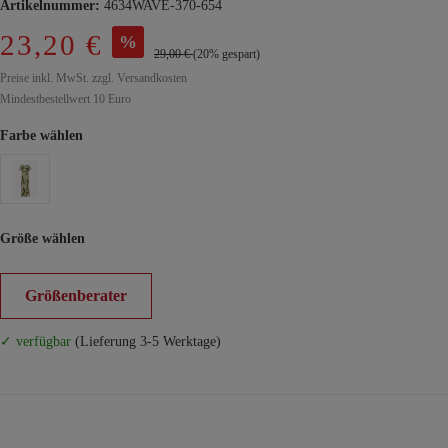
Artikelnummer:
4634WAVE-370-654
23,20 €
%
29,00 €
(20% gespart)
Preise inkl. MwSt. zzgl. Versandkosten
Mindestbestellwert 10 Euro
Farbe wählen
Größe wählen
Größenberater
✓ verfügbar
(Lieferung 3-5 Werktage)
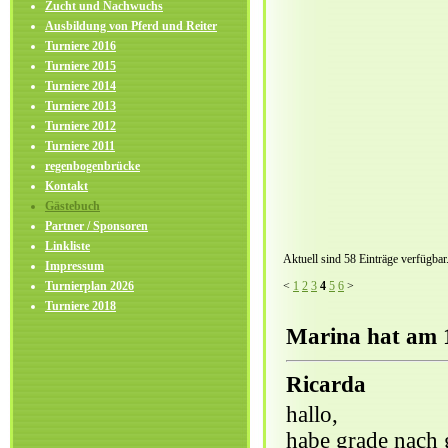
Zucht und Nachwuchs
Ausbildung von Pferd und Reiter
Turniere 2016
Turniere 2015
Turniere 2014
Turniere 2013
Turniere 2012
Turniere 2011
regenbogenbrücke
Kontakt
Gästebuch
Partner / Sponsoren
Linkliste
Aktuell sind 58 Einträge verfügbar
Impressum
<
1
2
3
4
5
6
>
Turnierplan 2026
Turniere 2018
Marina hat am 1
Ricarda
hallo,
habe grade nach 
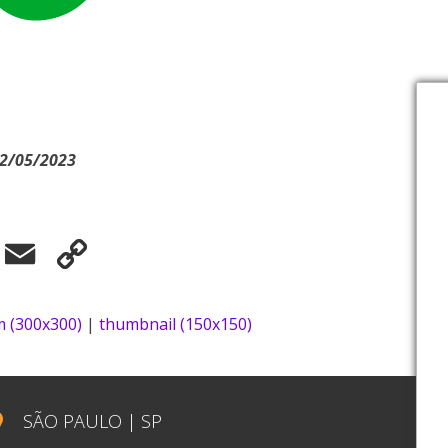
22/05/2023
elegram
Email
Copy
Link
 (300x300)
|
thumbnail (150x150)
SÃO PAULO | SP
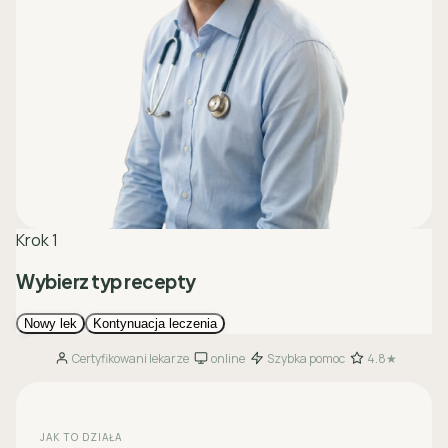
Certyfikowani lekarze
online
Szybka pomoc
4.8★
·
·
·
JAK TO DZIAŁA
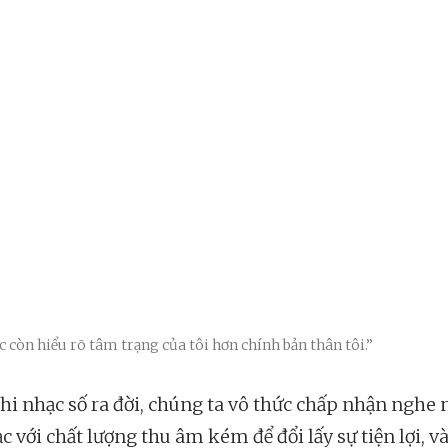
 còn hiểu rõ tâm trạng của tôi hơn chính bản thân tôi.”
khi nhạc số ra đời, chúng ta vô thức chấp nhận nghe
c với chất lượng thu âm kém để đổi lấy sự tiện lợi, và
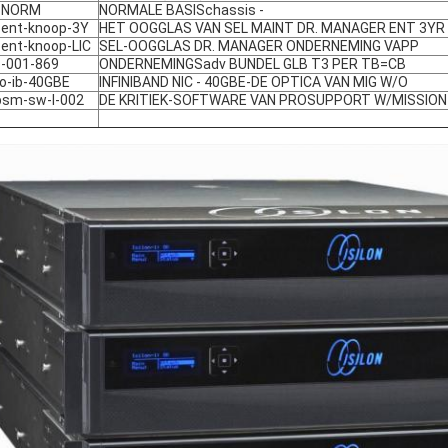
h-NORM
NORMALE BASISchassis -
-ent-knoop-3Y
HET OOGGLAS VAN SEL MAINT DR. MANAGER ENT 3YR
-ent-knoop-LIC
SEL-OOGGLAS DR. MANAGER ONDERNEMING VAPP
-001-869
ONDERNEMINGSadv BUNDEL GLB T3 PER TB=CB
io-ib-40GBE
INFINIBAND NIC - 40GBE-DE OPTICA VAN MIG W/O
sm-sw-I-002
DE KRITIEK-SOFTWARE VAN PROSUPPORT W/MISSION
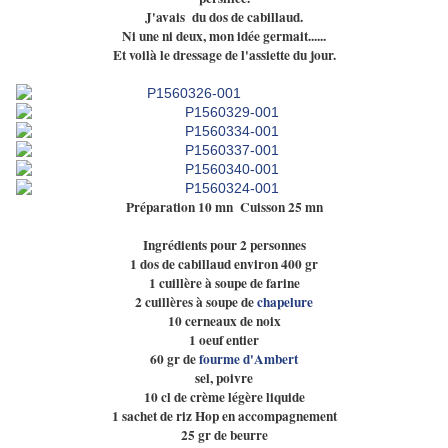
J'avais du dos de cabillaud.
Ni une ni deux, mon idée germait......
Et voilà le dressage de l'assiette du jour.
Préparation 10 mn Cuisson 25 mn
Ingrédients pour 2 personnes
1 dos de cabillaud environ 400 gr
1 cuillère à soupe de farine
2 cuillères à soupe de
chapelure
10 cerneaux de noix
1 oeuf entier
60 gr de
fourme d'Ambert
sel, poivre
10 cl de crème légère liquide
1 sachet de riz Hop en accompagnement
25 gr de beurre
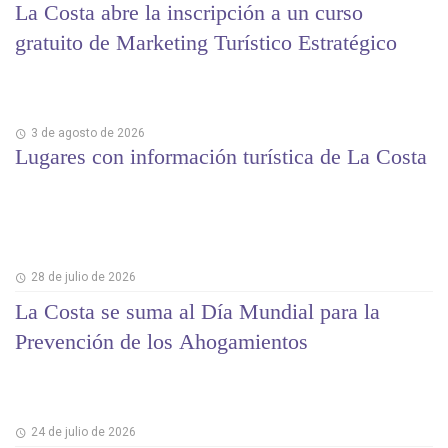
La Costa abre la inscripción a un curso
gratuito de Marketing Turístico Estratégico
3 de agosto de 2026
Lugares con información turística de La Costa
28 de julio de 2026
La Costa se suma al Día Mundial para la
Prevención de los Ahogamientos
24 de julio de 2026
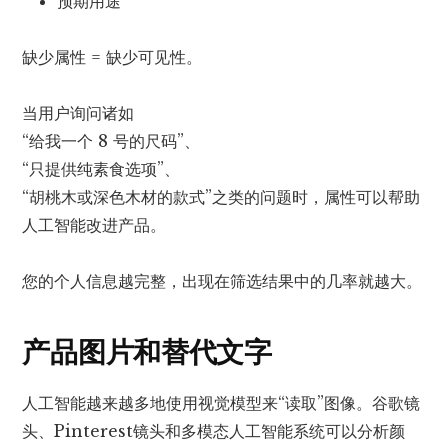
预期用途
缺少属性 = 缺少可见性。
当用户询问诸如
“给我一个 8 号的尺码”、
“只提供纯素食选项”、
“胡桃木或深色木材的款式”之类的问题时，属性可以帮助
人工智能改进产品。
您的个人信息越完整，出现在筛选结果中的几率就越大。
产品图片和替代文字
人工智能越来越多地使用视觉模型来“读取”图像。谷歌镜
头、Pinterest镜头和多模态人工智能系统可以分析颜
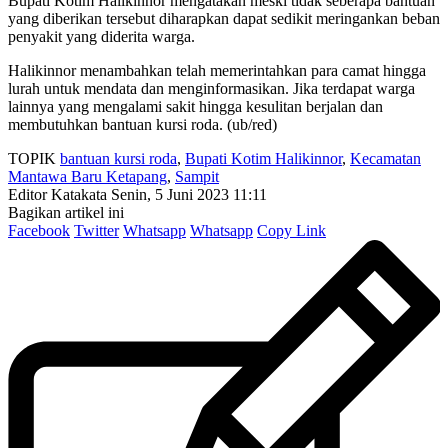
Bupati Kotim Halikinnor mengatakan meski tidak seberapa bantuan
yang diberikan tersebut diharapkan dapat sedikit meringankan beban
penyakit yang diderita warga.
Halikinnor menambahkan telah memerintahkan para camat hingga
lurah untuk mendata dan menginformasikan. Jika terdapat warga
lainnya yang mengalami sakit hingga kesulitan berjalan dan
membutuhkan bantuan kursi roda. (ub/red)
TOPIK
bantuan kursi roda
,
Bupati Kotim Halikinnor
,
Kecamatan
Mantawa Baru Ketapang
,
Sampit
Editor Katakata
Senin, 5 Juni 2023 11:11
Bagikan artikel ini
Facebook
Twitter
Whatsapp
Whatsapp
Copy Link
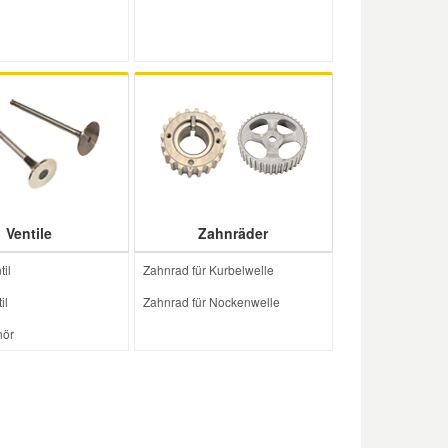
Ventile
Zahnräder
il
Zahnrad für Kurbelwelle
il
Zahnrad für Nockenwelle
hör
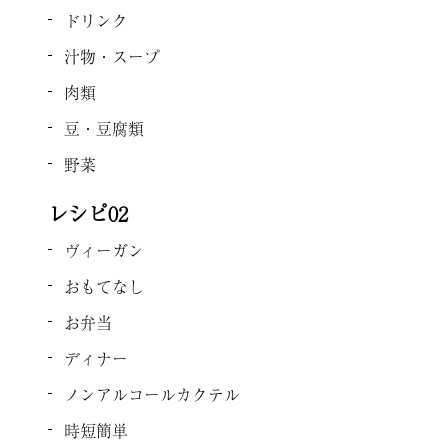
ドリンク
汁物・スープ
肉類
豆・豆腐類
野菜
レシピ02
ヴィーガン
おもてなし
お弁当
ディナー
ノンアルコールカクテル
時短簡単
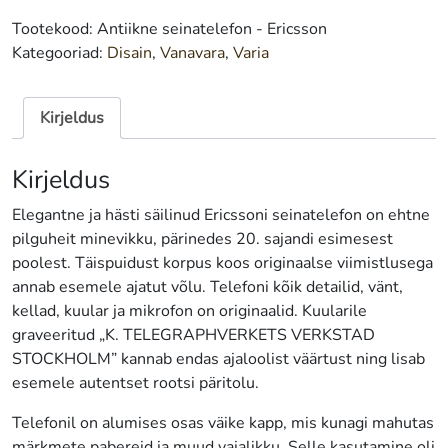
Tootekood:
Antiikne seinatelefon - Ericsson
Kategooriad:
Disain
,
Vanavara
,
Varia
Kirjeldus
Kirjeldus
Elegantne ja hästi säilinud Ericssoni seinatelefon on ehtne
pilguheit minevikku, pärinedes 20. sajandi esimesest
poolest. Täispuidust korpus koos originaalse viimistlusega
annab esemele ajatut võlu. Telefoni kõik detailid, vänt,
kellad, kuular ja mikrofon on originaalid. Kuularile
graveeritud „K. TELEGRAPHVERKETS VERKSTAD
STOCKHOLM” kannab endas ajaloolist väärtust ning lisab
esemele autentset rootsi päritolu.
Telefonil on alumises osas väike kapp, mis kunagi mahutas
märkmete pabereid ja muud vajalikku. Selle kasutamine oli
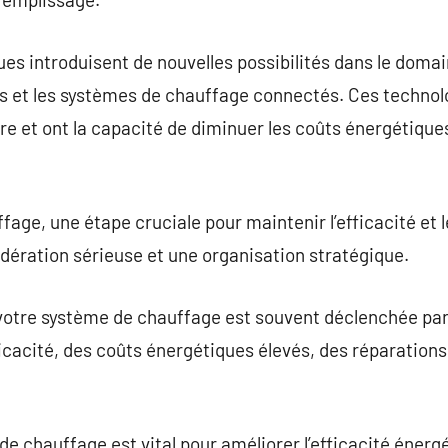
es introduisent de nouvelles possibilités dans le dom
ts et les systèmes de chauffage connectés. Ces technol
re et ont la capacité de diminuer les coûts énergétiques
ge, une étape cruciale pour maintenir l’efficacité et l
idération sérieuse et une organisation stratégique.
votre système de chauffage est souvent déclenchée par 
ficacité, des coûts énergétiques élevés, des réparations
e chauffage est vital pour améliorer l’efficacité énergé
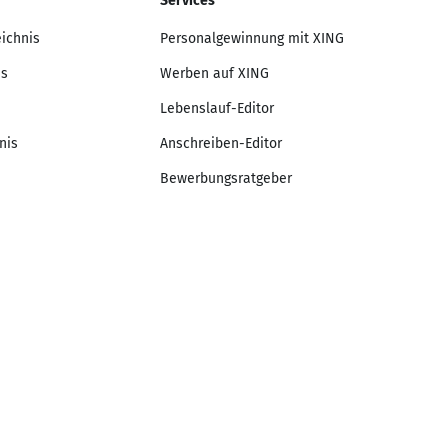
Services
eichnis
Personalgewinnung mit XING
is
Werben auf XING
Lebenslauf-Editor
nis
Anschreiben-Editor
Bewerbungsratgeber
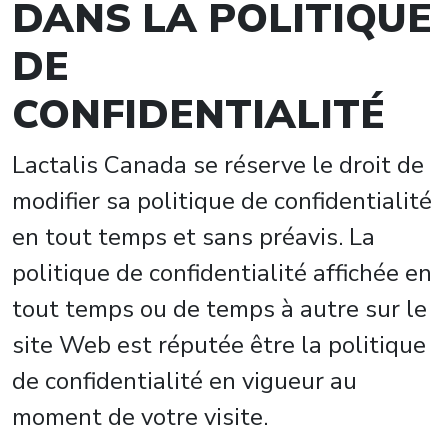
DANS LA POLITIQUE
DE
CONFIDENTIALITÉ
Lactalis Canada se réserve le droit de
modifier sa politique de confidentialité
en tout temps et sans préavis. La
politique de confidentialité affichée en
tout temps ou de temps à autre sur le
site Web est réputée être la politique
de confidentialité en vigueur au
moment de votre visite.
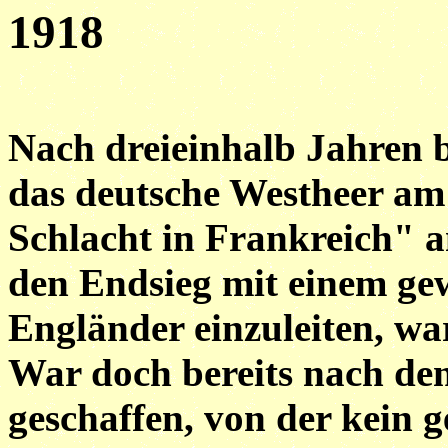
1918
Nach dreieinhalb Jahren b
das deutsche Westheer am
Schlacht in Frankreich" a
den Endsieg mit einem gew
Engländer einzuleiten, war
War doch bereits nach den
geschaffen, von der kein 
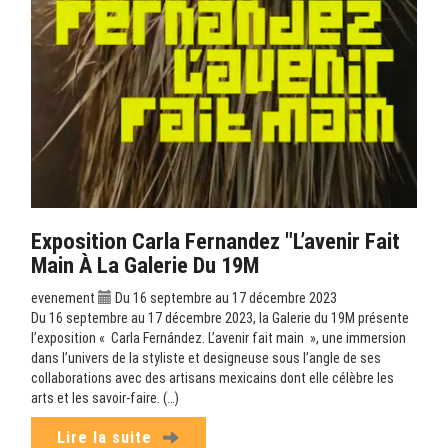
Exposition Carla Fernandez "L’avenir Fait
Main À La Galerie Du 19M
evenement
Du 16 septembre au 17 décembre 2023
Du 16 septembre au 17 décembre 2023, la Galerie du 19M présente
l’exposition « Carla Fernández. L’avenir fait main », une immersion
dans l’univers de la styliste et designeuse sous l’angle de ses
collaborations avec des artisans mexicains dont elle célèbre les
arts et les savoir-faire. (…)
Lire la suite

- ABOUT THIS EXERCISE
Word for word, retype the lines in the entries above that run from the one with "gratuito de Marketing Turístico Estratégico" through the one with "re et ont la". Both ends count; pictures do not.

- REPLY TO THE EXERCISE
gratuito de Marketing Turístico Estratégico
3 de agosto de 2026
Lugares con información turística de La Costa
28 de julio de 2026
La Costa se suma al Día Mundial para la
Prevención de los Ahogamientos
24 de julio de 2026
预期用途
缺少属性 = 缺少可见性。
当用户询问诸如
“给我一个 8 号的尺码”、
“只提供纯素食选项”、
“胡桃木或深色木材的款式”之类的问题时，属性可以帮助
人工智能改进产品。
您的个人信息越完整，出现在筛选结果中的几率就越大。
产品图片和替代文字
人工智能越来越多地使用视觉模型来“读取”图像。谷歌镜
头、Pinterest镜头和多模态人工智能系统可以分析颜
Bupati Kotim Halikinnor mengatakan meski tidak seberapa bantuan
yang diberikan tersebut diharapkan dapat sedikit meringankan beban
penyakit yang diderita warga.
Halikinnor menambahkan telah memerintahkan para camat hingga
lurah untuk mendata dan menginformasikan. Jika terdapat warga
lainnya yang mengalami sakit hingga kesulitan berjalan dan
membutuhkan bantuan kursi roda. (ub/red)
TOPIK
bantuan kursi roda
,
Bupati Kotim Halikinnor
,
Kecamatan
Mantawa Baru Ketapang
,
Sampit
Editor Katakata
Senin, 5 Juni 2023 11:11
Bagikan artikel ini
Facebook
Twitter
Whatsapp
Whatsapp
Copy Link
Ventile
Zahnräder
il
Zahnrad für Kurbelwelle
il
Zahnrad für Nockenwelle
hör
ドリンク
汁物・スープ
肉類
豆・豆腐類
野菜
レシピ02
ヴィーガン
おもてなし
お弁当
ディナー
ノンアルコールカクテル
時短簡単
Tootekood:
Antiikne seinatelefon - Ericsson
Kategooriad:
Disain
,
Vanavara
,
Varia
Kirjeldus
Kirjeldus
Elegantne ja hästi säilinud Ericssoni seinatelefon on ehtne
pilguheit minevikku, pärinedes 20. sajandi esimesest
poolest. Täispuidust korpus koos originaalse viimistlusega
annab esemele ajatut võlu. Telefoni kõik detailid, vänt,
kellad, kuular ja mikrofon on originaalid. Kuularile
graveeritud „K. TELEGRAPHVERKETS VERKSTAD
STOCKHOLM” kannab endas ajaloolist väärtust ning lisab
esemele autentset rootsi päritolu.
Telefonil on alumises osas väike kapp, mis kunagi mahutas
märkmete pabereid ja muud vajalikku. Selle kasutamine oli
es introduisent de nouvelles possibilités dans le dom
ts et les systèmes de chauffage connectés. Ces technol
re et ont la capacité de diminuer les coûts énergétiques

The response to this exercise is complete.